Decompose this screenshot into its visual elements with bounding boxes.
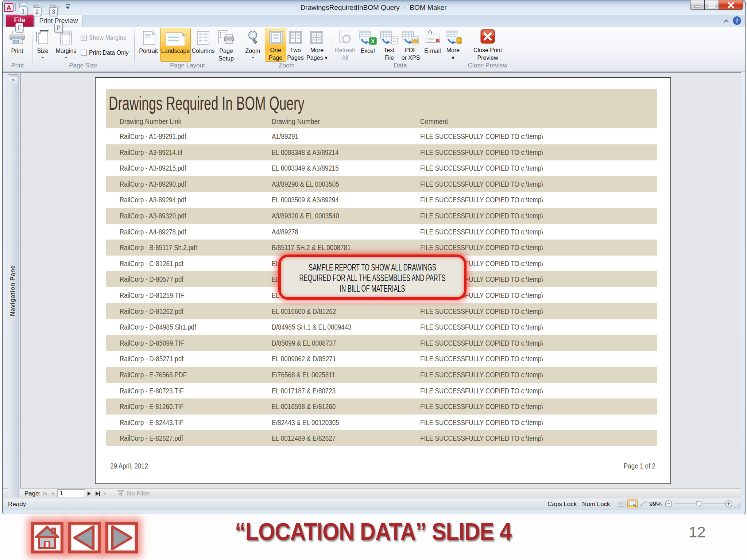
svg-text:A: A <box>6 4 11 12</box>
svg-text:X: X <box>371 38 375 44</box>
svg-text:?: ? <box>735 17 739 24</box>
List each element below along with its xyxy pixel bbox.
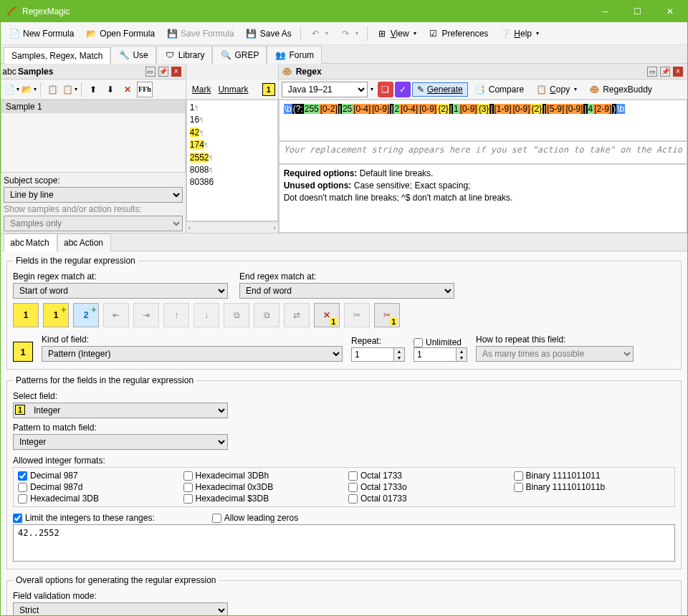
clear-fields-button[interactable]: ✂1 (374, 303, 400, 327)
redo-button[interactable]: ↷▾ (335, 25, 363, 42)
panel-close-icon[interactable]: × (171, 66, 182, 77)
format-option[interactable]: Octal 1733o (348, 482, 505, 492)
delete-sample-button[interactable]: ✕ (120, 82, 135, 97)
replacement-output[interactable]: Your replacement string appears here if … (279, 141, 687, 164)
samples-title: Samples (18, 67, 53, 77)
format-option[interactable]: Binary 1111011011 (514, 471, 671, 481)
select-field-select[interactable]: Integer (13, 403, 228, 418)
kind-label: Kind of field: (42, 335, 343, 345)
kind-select[interactable]: Pattern (Integer) (42, 346, 343, 362)
regex-title: Regex (296, 67, 322, 77)
restore-icon[interactable]: ▭ (646, 66, 658, 77)
view-menu[interactable]: ⊞View▾ (371, 25, 421, 42)
cut-field-button: ✂ (344, 303, 370, 327)
regex-output[interactable]: \b(?:255[0-2]|25[0-4][0-9]|2[0-4][0-9]{2… (279, 100, 687, 141)
open-sample-button[interactable]: 📂▾ (21, 82, 37, 97)
redo-icon: ↷ (340, 28, 351, 39)
prefs-icon: ☑ (428, 28, 439, 39)
tab-match[interactable]: abcMatch (4, 234, 57, 251)
begin-select[interactable]: Start of word (13, 283, 228, 299)
fields-group: Fields in the regular expression Begin r… (6, 256, 682, 370)
add-field-button[interactable]: 1+ (43, 303, 69, 327)
copy-button[interactable]: 📋 (44, 82, 60, 97)
format-option[interactable]: Decimal 987d (18, 482, 175, 492)
copy-icon: 📋 (535, 84, 547, 95)
tab-grep[interactable]: 🔍GREP (212, 46, 267, 64)
buddy-icon: 🐵 (588, 84, 600, 95)
move-down-field-button: ↓ (194, 303, 219, 327)
lower-tabbar: abcMatch abcAction (1, 233, 687, 251)
end-select[interactable]: End of word (239, 283, 454, 299)
outdent-button: ⇤ (103, 303, 129, 327)
tab-samples-regex-match[interactable]: Samples, Regex, Match (4, 47, 110, 64)
save-as-button[interactable]: 💾Save As (241, 25, 297, 42)
format-option[interactable]: Hexadecimal $3DB (183, 494, 340, 504)
flavor-select[interactable]: Java 19–21 (282, 82, 368, 97)
move-up-button[interactable]: ⬆ (85, 82, 101, 97)
preferences-button[interactable]: ☑Preferences (423, 25, 494, 42)
app-icon (6, 6, 18, 17)
copy-menu[interactable]: 📋Copy▾ (530, 81, 582, 98)
action-button[interactable]: ❑ (378, 82, 393, 97)
repeat-max-spinner[interactable]: ▲▼ (414, 347, 467, 362)
close-button[interactable]: ✕ (654, 1, 686, 22)
tab-forum[interactable]: 👥Forum (267, 46, 322, 64)
tab-action[interactable]: abcAction (57, 234, 111, 251)
compare-button[interactable]: 📑Compare (469, 81, 529, 98)
mark-link[interactable]: Mark (192, 85, 211, 95)
generate-button[interactable]: ✎Generate (412, 82, 468, 97)
new-sample-button[interactable]: 📄▾ (4, 82, 19, 97)
overall-group: Overall options for generating the regul… (6, 575, 682, 616)
sample-list[interactable]: Sample 1 (1, 100, 186, 173)
pattern-select[interactable]: Integer (13, 434, 228, 450)
panel-close-icon[interactable]: × (672, 66, 684, 77)
format-option[interactable]: Hexadecimal 3DB (18, 494, 175, 504)
new-icon: 📄 (9, 28, 20, 39)
open-formula-button[interactable]: 📂Open Formula (80, 25, 160, 42)
format-option[interactable]: Hexadecimal 0x3DB (183, 482, 340, 492)
maximize-button[interactable]: ☐ (621, 1, 654, 22)
library-icon: 🛡 (164, 49, 176, 61)
help-menu[interactable]: ❔Help▾ (494, 25, 544, 42)
strict-button[interactable]: ✓ (395, 82, 411, 97)
format-option[interactable]: Octal 01733 (348, 494, 505, 504)
repeat-min-spinner[interactable]: ▲▼ (351, 347, 405, 362)
move-down-button[interactable]: ⬇ (102, 82, 118, 97)
unmark-link[interactable]: Unmark (218, 85, 248, 95)
tab-use[interactable]: 🔧Use (110, 46, 156, 64)
begin-label: Begin regex match at: (13, 271, 228, 281)
unlimited-checkbox[interactable] (414, 338, 423, 347)
ffh-button[interactable]: FFh (137, 82, 153, 97)
pin-icon[interactable]: 📌 (158, 66, 169, 77)
tab-library[interactable]: 🛡Library (156, 46, 213, 64)
samples-panel: abc Samples ▭ 📌 × 📄▾ 📂▾ 📋 📋▾ ⬆ ⬇ ✕ FFh S… (1, 64, 186, 233)
scroll-right-icon[interactable]: › (274, 224, 276, 231)
sample-text[interactable]: 1¶ 16¶ 42¶ 174¶ 2552¶ 8088¶ 80386 (186, 100, 278, 221)
format-option[interactable]: Octal 1733 (348, 471, 505, 481)
move-up-field-button: ↑ (163, 303, 189, 327)
ranges-input[interactable]: 42..2552 (13, 524, 675, 562)
mark-field-badge[interactable]: 1 (262, 83, 275, 96)
format-option[interactable]: Decimal 987 (18, 471, 175, 481)
restore-icon[interactable]: ▭ (145, 66, 156, 77)
delete-field-button[interactable]: ✕1 (314, 303, 340, 327)
field-1-button[interactable]: 1 (13, 303, 39, 327)
window-title: RegexMagic (22, 6, 589, 16)
scroll-left-icon[interactable]: ‹ (188, 224, 191, 231)
minimize-button[interactable]: ─ (589, 1, 621, 22)
formats-label: Allowed integer formats: (13, 456, 675, 466)
limit-ranges-checkbox[interactable] (13, 514, 22, 523)
format-option[interactable]: Binary 1111011011b (514, 482, 671, 492)
undo-button[interactable]: ↶▾ (305, 25, 333, 42)
regexbuddy-button[interactable]: 🐵RegexBuddy (583, 81, 657, 98)
subject-scope-select[interactable]: Line by line (4, 187, 183, 203)
validation-select[interactable]: Strict (13, 602, 228, 616)
leading-zeros-checkbox[interactable] (212, 514, 221, 523)
pin-icon[interactable]: 📌 (659, 66, 671, 77)
paste-button[interactable]: 📋▾ (62, 82, 77, 97)
add-subfield-button[interactable]: 2+ (73, 303, 99, 327)
new-formula-button[interactable]: 📄New Formula (4, 25, 79, 42)
format-option[interactable]: Hexadecimal 3DBh (183, 471, 340, 481)
sample-item[interactable]: Sample 1 (1, 100, 185, 113)
save-icon: 💾 (166, 28, 178, 39)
═══
● **Exercise objective**: Reproduce each line of the records exactly, and omit every picture.

● **Finished task**:
Decompose this screenshot into its visual elements with bounding boxes.
svg-text:A: A <box>6 4 11 12</box>
svg-text:X: X <box>371 38 375 44</box>
svg-text:?: ? <box>735 17 739 24</box>
List each element below along with its xyxy pixel bbox.
clear-fields-button[interactable]: ✂1 (374, 303, 400, 327)
redo-button[interactable]: ↷▾ (335, 25, 363, 42)
panel-close-icon[interactable]: × (171, 66, 182, 77)
format-option[interactable]: Octal 1733o (348, 482, 505, 492)
delete-sample-button[interactable]: ✕ (120, 82, 135, 97)
replacement-output[interactable]: Your replacement string appears here if … (279, 141, 687, 164)
samples-title: Samples (18, 67, 53, 77)
format-option[interactable]: Binary 1111011011 (514, 471, 671, 481)
select-field-select[interactable]: Integer (13, 403, 228, 418)
kind-label: Kind of field: (42, 335, 343, 345)
kind-select[interactable]: Pattern (Integer) (42, 346, 343, 362)
regex-title: Regex (296, 67, 322, 77)
restore-icon[interactable]: ▭ (646, 66, 658, 77)
view-menu[interactable]: ⊞View▾ (371, 25, 421, 42)
cut-field-button: ✂ (344, 303, 370, 327)
regex-output[interactable]: \b(?:255[0-2]|25[0-4][0-9]|2[0-4][0-9]{2… (279, 100, 687, 141)
open-sample-button[interactable]: 📂▾ (21, 82, 37, 97)
redo-icon: ↷ (340, 28, 351, 39)
prefs-icon: ☑ (428, 28, 439, 39)
tab-match[interactable]: abcMatch (4, 234, 57, 251)
begin-select[interactable]: Start of word (13, 283, 228, 299)
fields-group: Fields in the regular expression Begin r… (6, 256, 682, 370)
add-field-button[interactable]: 1+ (43, 303, 69, 327)
copy-button[interactable]: 📋 (44, 82, 60, 97)
format-option[interactable]: Decimal 987d (18, 482, 175, 492)
copy-icon: 📋 (535, 84, 547, 95)
tab-grep[interactable]: 🔍GREP (212, 46, 267, 64)
buddy-icon: 🐵 (588, 84, 600, 95)
move-down-field-button: ↓ (194, 303, 219, 327)
lower-tabbar: abcMatch abcAction (1, 233, 687, 251)
end-select[interactable]: End of word (239, 283, 454, 299)
outdent-button: ⇤ (103, 303, 129, 327)
tab-samples-regex-match[interactable]: Samples, Regex, Match (4, 47, 110, 64)
save-as-button[interactable]: 💾Save As (241, 25, 297, 42)
format-option[interactable]: Hexadecimal $3DB (183, 494, 340, 504)
flavor-select[interactable]: Java 19–21 (282, 82, 368, 97)
move-up-button[interactable]: ⬆ (85, 82, 101, 97)
preferences-button[interactable]: ☑Preferences (423, 25, 494, 42)
app-icon (6, 6, 18, 17)
copy-menu[interactable]: 📋Copy▾ (530, 81, 582, 98)
action-button[interactable]: ❑ (378, 82, 393, 97)
repeat-max-spinner[interactable]: ▲▼ (414, 347, 467, 362)
close-button[interactable]: ✕ (654, 1, 686, 22)
tab-forum[interactable]: 👥Forum (267, 46, 322, 64)
tab-action[interactable]: abcAction (57, 234, 111, 251)
compare-button[interactable]: 📑Compare (469, 81, 529, 98)
mark-link[interactable]: Mark (192, 85, 211, 95)
generate-button[interactable]: ✎Generate (412, 82, 468, 97)
new-sample-button[interactable]: 📄▾ (4, 82, 19, 97)
overall-group: Overall options for generating the regul… (6, 575, 682, 616)
sample-list[interactable]: Sample 1 (1, 100, 186, 173)
pattern-select[interactable]: Integer (13, 434, 228, 450)
panel-close-icon[interactable]: × (672, 66, 684, 77)
format-option[interactable]: Hexadecimal 3DB (18, 494, 175, 504)
new-icon: 📄 (9, 28, 20, 39)
open-formula-button[interactable]: 📂Open Formula (80, 25, 160, 42)
format-option[interactable]: Hexadecimal 0x3DB (183, 482, 340, 492)
maximize-button[interactable]: ☐ (621, 1, 654, 22)
library-icon: 🛡 (164, 49, 176, 61)
help-menu[interactable]: ❔Help▾ (494, 25, 544, 42)
strict-button[interactable]: ✓ (395, 82, 411, 97)
format-option[interactable]: Octal 01733 (348, 494, 505, 504)
repeat-min-spinner[interactable]: ▲▼ (351, 347, 405, 362)
move-down-button[interactable]: ⬇ (102, 82, 118, 97)
unmark-link[interactable]: Unmark (218, 85, 248, 95)
tab-use[interactable]: 🔧Use (110, 46, 156, 64)
begin-label: Begin regex match at: (13, 271, 228, 281)
unlimited-checkbox[interactable] (414, 338, 423, 347)
ffh-button[interactable]: FFh (137, 82, 153, 97)
pin-icon[interactable]: 📌 (158, 66, 169, 77)
tab-library[interactable]: 🛡Library (156, 46, 213, 64)
samples-panel: abc Samples ▭ 📌 × 📄▾ 📂▾ 📋 📋▾ ⬆ ⬇ ✕ FFh S… (1, 64, 186, 233)
scroll-right-icon[interactable]: › (274, 224, 276, 231)
sample-text[interactable]: 1¶ 16¶ 42¶ 174¶ 2552¶ 8088¶ 80386 (186, 100, 278, 221)
format-option[interactable]: Octal 1733 (348, 471, 505, 481)
move-up-field-button: ↑ (163, 303, 189, 327)
ranges-input[interactable]: 42..2552 (13, 524, 675, 562)
mark-field-badge[interactable]: 1 (262, 83, 275, 96)
format-option[interactable]: Decimal 987 (18, 471, 175, 481)
restore-icon[interactable]: ▭ (145, 66, 156, 77)
delete-field-button[interactable]: ✕1 (314, 303, 340, 327)
field-1-button[interactable]: 1 (13, 303, 39, 327)
window-title: RegexMagic (22, 6, 589, 16)
scroll-left-icon[interactable]: ‹ (188, 224, 191, 231)
minimize-button[interactable]: ─ (589, 1, 621, 22)
formats-label: Allowed integer formats: (13, 456, 675, 466)
limit-ranges-checkbox[interactable] (13, 514, 22, 523)
format-option[interactable]: Binary 1111011011b (514, 482, 671, 492)
undo-button[interactable]: ↶▾ (305, 25, 333, 42)
regexbuddy-button[interactable]: 🐵RegexBuddy (583, 81, 657, 98)
subject-scope-select[interactable]: Line by line (4, 187, 183, 203)
validation-select[interactable]: Strict (13, 602, 228, 616)
leading-zeros-checkbox[interactable] (212, 514, 221, 523)
pin-icon[interactable]: 📌 (659, 66, 671, 77)
paste-button[interactable]: 📋▾ (62, 82, 77, 97)
add-subfield-button[interactable]: 2+ (73, 303, 99, 327)
new-formula-button[interactable]: 📄New Formula (4, 25, 79, 42)
format-option[interactable]: Hexadecimal 3DBh (183, 471, 340, 481)
sample-item[interactable]: Sample 1 (1, 100, 185, 113)
save-icon: 💾 (166, 28, 178, 39)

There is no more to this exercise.